Royal turned his cigarette lighter, an ancient Zippo with most of the plating worn off, around in his hands.
‘Let’s compromise,’ he said. ‘You tell me what you know, and I’ll tell you more about the case. And I won’t report you to your bosses. I reserve the right to ask you to help me again. But you can say no.’
‘Sounds as complicated as an international treaty,’ I said.
‘It’s all I got,’ he said.
‘OK,’ I said. I waited again, until a family that looked like mother, father, daughter and daughter’s kids, all dressed in Sunday clothes, passed by the alley. They seemed quite somber. Daughter’s husband must be in the military. Or deceased.
‘The covers you provided me worked wonderfully,’ I said. ‘I went to the Western Union office and completely convinced one of clerks that I was a policewoman. She gave me the return address associated with the telegram Mrs Nighy received, the one that was supposedly from Hughes’ mother.’
Royal gripped my arm with excitement. ‘You went to the address, didn’t you?’
‘Yes, but it was a disappointment. It’s the address of a tiny news and sundries shop,’ I said. ‘It’s run by an old Russian guy. He lives in the apartment upstairs. So it seems that whoever sent the telegram just picked an address nearby.’
Royal covered his mouth with his hand, thinking. ‘Let’s say that Hughes had a girlfriend. When he became ill, she sent a telegram to Mrs Nighy pretending to be his mother. Using a phoney address on the form, an address that just happened to be occupied by your elderly Russian shopkeeper. Maybe she passed by it every day. But Hughes was determined to get back to his boarding house and his work. So he left his girlfriend’s place before he should have, collapsed, hit his head and fell into the Tidal Basin and drowned? I just don’t believe it. Why would all his identification be missing? That points to homicide. But if there is a girlfriend, what, if anything, did she have to do with his murder?’
I thought of ‘G’ and the meeting he had with Hughes on Sunday, when Hughes was supposed to be at his mother’s but wasn’t. Was ‘G’ a girlfriend? Or a barber? Or a bookie? Or was ‘G’ a person related to Hughes’ work at OSS? And why did Major Wicker want me to check out the files Hughes was reading? Did Hughes’ death have anything to do with those files? Why did OSS send Hughes’ personnel file to the Limited file room? If it was so clear to Royal that Hughes’ death was a homicide, why had OSS hushed it up? Was it just to keep the police and the FBI out of OSS business? If so, were the OSS still investigating, despite what they said?
I couldn’t tell Sergeant Royal about ‘G’. I just couldn’t. It was my responsibility to lead him away from anything that might involve OSS.
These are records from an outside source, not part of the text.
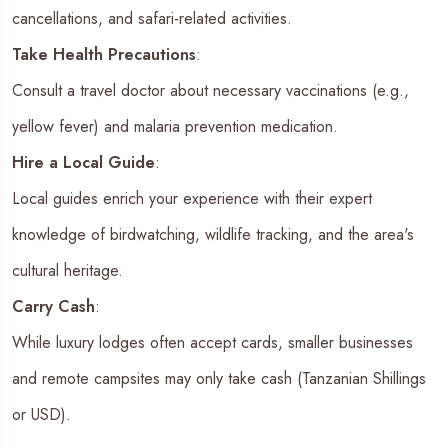
cancellations, and safari-related activities.
Take Health Precautions
:
Consult a travel doctor about necessary vaccinations (e.g.,
yellow fever) and malaria prevention medication.
Hire a Local Guide
:
Local guides enrich your experience with their expert
knowledge of birdwatching, wildlife tracking, and the area's
cultural heritage.
Carry Cash
:
While luxury lodges often accept cards, smaller businesses
and remote campsites may only take cash (Tanzanian Shillings
or USD).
‘You seem sure that Hughes had a girlfriend, and that his weekends away from Mrs Nighy were to spend time with her,’ I said. ‘But you don’t know that; there could be another explanation, couldn’t there?’
‘Oh,’ Royal said, ‘he had a girlfriend all right. I told you I had some information for you.’
‘What?’ I said.
‘I put an advertisement in the personal section of the newspaper pretending to be a private detective looking for a philanderer. I asked if any landlord in the District rented living space to a man who might be using it sometimes to meet a girl.’
‘You must have gotten hundreds of responses,’ I said.
‘Not at all,’ Royal said. ‘How many rooms in the District are occupied part-time? The Housing Authority would slap the owner with a fine in a minute.’ True, I thought. At ‘Two Trees’ we worried that someday the Housing Authority would find out that Ada and I had our own rooms and insist that Phoebe house two more women.
Royal popped a couple of aspirin, dry, before continuing.
‘So I called them all, and by God, a woman who runs a residential hotel not that far from Mrs Nighy described Hughes down to a T. Said he called himself Anderson. This Anderson told her that his business brought him to town often and that he was tired of trying to find a hotel room. And then she told me that a girl visited him regularly.’